You said this in response to innisfree (2019)

The 'replication crisis' is that many effects in social sciences (and, although to a lesser extent, other scientific fields) couldn't be reproduced. There are many factors leading to this phenomenon, including

  • Weak standards of evidence, e.g., $2\sigma$ evidence required to demonstrate an effect
  • Researchers (subconsciously or otherwise) conducting bad scientific practice by selectively reporting and publishing significant results. E.g. considering many different effects until they find a significant effect or collecting data until they find a significant effect.
  • Poor training in statistical methods.

You need to bear in mind, that what innesfree said is only part of many different possible reasons, which also doesn't really go in depth into the reasons. Saying that social sciences has much lower standards required to demonstrate an effect can be seen as inflammatory remarks which has no real merit due to the complexity of the situation.

The short answer

The final part of your question:

why hasn't psychology (and other fields as a whole) done that?

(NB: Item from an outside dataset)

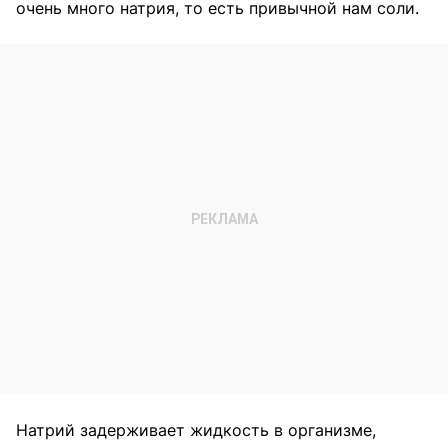
очень много натрия, то есть привычной нам соли.
Натрий задерживает жидкость в организме,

Or is that answer misrepresenting what psychologists already do?

Makes your question a great (unbiased) question, and in a sense, that answer is misrepresenting what psychologists already do ... in most cases ... but then, there are arguments which could be made for those other situations.

Psychology and the Replication Crisis

As I pointed out in the comments, there is a lot of debate, even within the field of social sciences, on what is pseudoscience within the social sciences and as you can see within the meta site, whilst I am a defender of Freudian and Neo-Freudian psychology, these areas of psychology, along with a few others are considered by some here to be pseudoscientific.

You can read those links to the meta site for more on that, but it is the replication crisis which underpins the debate and what is considered to be scientific within research and results, and what is pseudoscience.

The basis of the replication crisis is that:

for anything to be considered scientific (not pseudoscience), experimental results should be reproducible and verified by other researchers

Henriques (2016) points out that

psychology was defined by the application of scientific method(s) and psychologists conduct valuable research and have developed some key insights into animal behavior, cognition, consciousness, and the human condition.

The demarcation between what is science and what is pseudoscience within social sciences has been debated in many books and an attempt to create a solid demarcation has been put forward by Sven Ove Hansson (1996; 2008; 2013)

Where does the problem lie?

As @StevenJeuris pointed out in the comments,

The more 'high-level' observations are performed, the more room there is for noise, variance in data, and the need for subjective interpretations in the process.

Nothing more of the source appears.